How did you start directing movies?
I worked in show business early. I wanted to be a rock star and started playing guitar at age 15 in 1965. I liked Jimi Hendrix, The Rolling Stones, Pink Floyd, and The Beatles. In 1968, I started thinking that maybe music wasn’t enough and turned to theater. With two friends, I helped found Milan’s Teatro dell’Elfo, which still exists today. I was 20 when I directed my first play, and I directed theater there for 16 years.
I only started with movies at age 38. At first I was mostly attracted to comedy, but it changed as I matured and love affairs ended. I learned more about the darker side of life.

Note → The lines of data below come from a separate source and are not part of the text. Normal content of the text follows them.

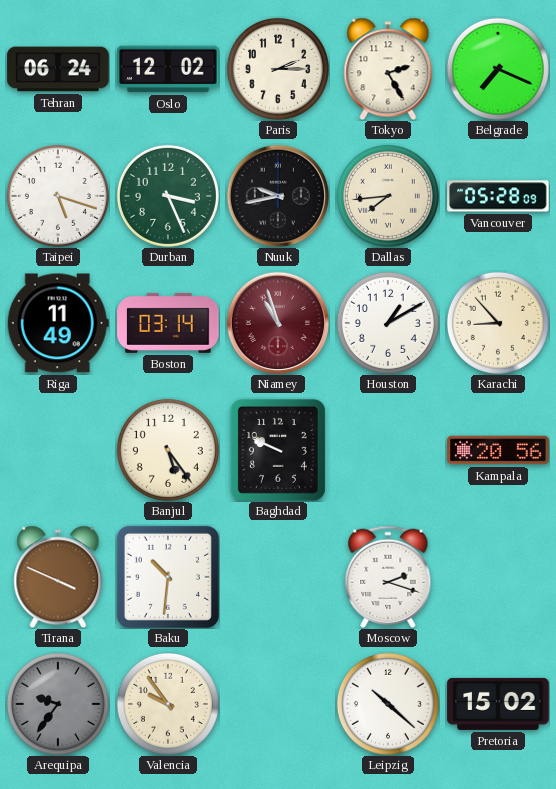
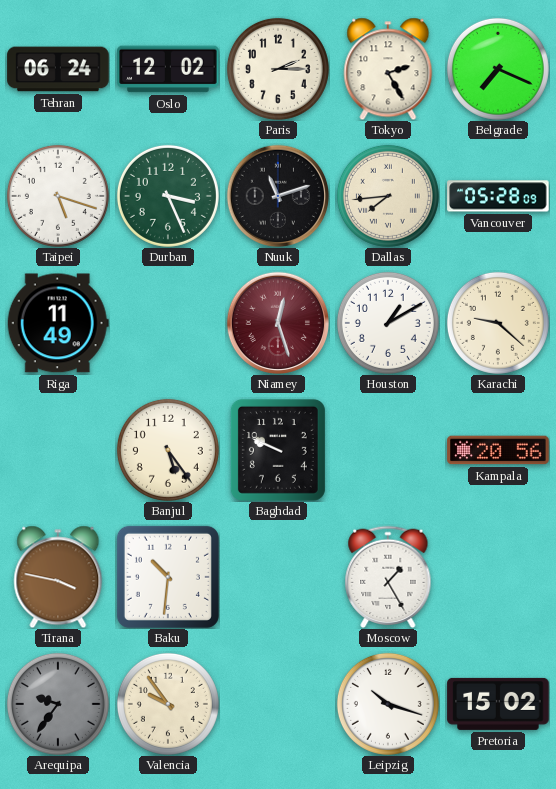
Nuuk: 9:43 -> 11:12
Boston: 03:14 -> none
Niamey: 10:57 -> 12:27
Karachi: 8:53 -> 9:22
Tirana: 3:49 -> 3:47
Moscow: 2:18 -> 1:25
Leipzig: 10:22 -> 10:18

I think of what Joseph Conrad wrote in “The Shadow Line,” about a child playing with a ball in the sun who loses the ball in the woods. The child goes to find it and gets scared by the dark. He goes back to playing in the sunny fields but never forgets the experience in woods.
Drugs, poverty and children coming of age are central themes to many of your movies. Why?

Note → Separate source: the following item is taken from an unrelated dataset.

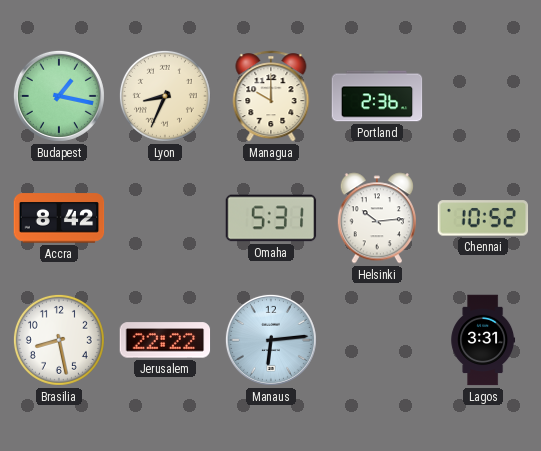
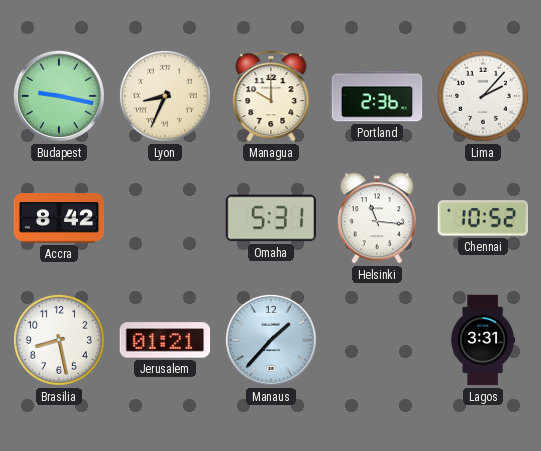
Budapest: 1:17 -> 9:17
Lima: none -> 2:07
Helsinki: 10:14 -> 11:16
Jerusalem: 22:22 -> 01:21
Manaus: 6:14 -> 1:37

In all my films, the characters are never too happy or bourgeois. They are usually people who could be called “losers,” who don’t have access to happiness. I like films that show character evolution.

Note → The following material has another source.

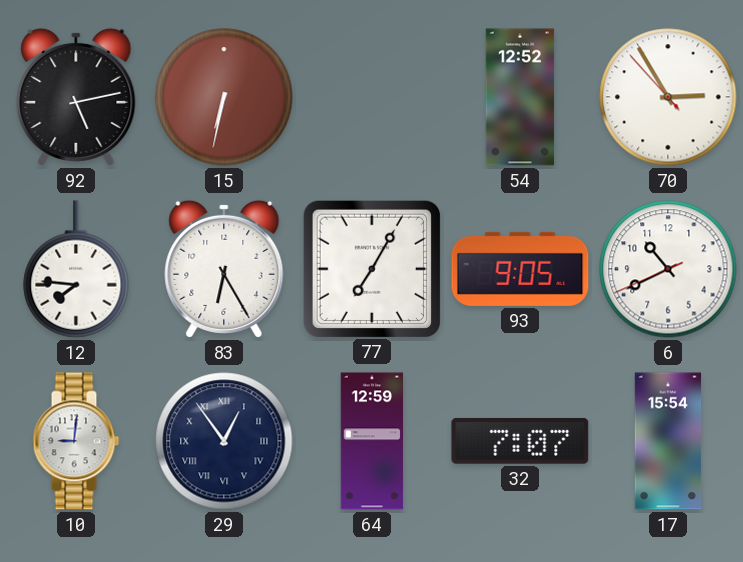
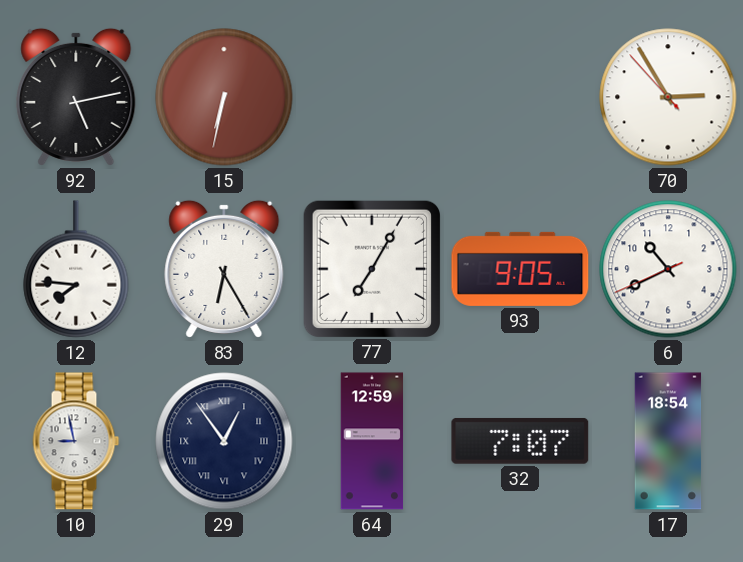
54: 12:52 -> none
10: 9:01 -> 8:58
17: 15:54 -> 18:54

You divide your time between Rome and Milan. Do the cities themselves modify your mood and approach to life?
Rome puts me in a better mood than Milan. I’m very influenced by the weather, and Rome has better weather and is more similar to Naples, where I was born. Milan’s beauty is more hidden. If you see Milan from above, it’s very green; there are many private gardens inside apartments complexes whereas Rome is lived on the streets.
Every so often there’s groundbreaking material about Naples, such as the book and movie “Gomorra.” Do you think Naples can “change,” or is that criminal side just a part of the city?
Good question. Naples has a very specific history. It was always invaded by someone: the Greeks, Arabs, French, Spanish. It’s like a beautiful but poor woman always being taken advantage of by someone. So she learns to adapt. One way to survive is to become autonomous. In Naples, there’s little trust in the state and laws, because there have been too many states and laws.
Until 1800, Italy was broken up into many states with its own princes, kings, traditions, dialects, and cuisine. At a certain point the Savoia royal family decided that, for economic reasons, Italy needed to be unified. The south was richer because it had its own railroad lines. All of southern Italy, from Rome south, resisted unification.
Once the Italian state took the south, it forgot about it, abandoned it. For example, my family had to move north to look for work. And so the south thought, “If you don’t care about us, we’ll take care of ourselves, illegally.” So the Mafia and the Camorra are like states that continue to resist the official state.
The official government, instead of destroying these underworld states, aligned itself with them. There is powerful collusion. For example, recently [Prime Minister Silvio] Berlusconi used the underworld to recruit voters. As a result, it’s hard to imagine resolving this problem.
How important is sex in Italian cinema? Where do you draw the line?
I don’t like it when sex scenes are too edited, so that you see a hand or a fist that squeezes a sheet. That’s fake. I believe that sex is one scene, without cuts. For example, in “Quo Vadis, Baby” the sex is filmed from one camera angle. The camera gets closer and the actors continue and gradually move out of the frame.
Italy is a Catholic country, so sex is still taboo. If there’s a sex scene, there’s a sudden hush in the theater because the subject matter is touching something that’s very intimate. At the same time, sex is often used to commercialize film.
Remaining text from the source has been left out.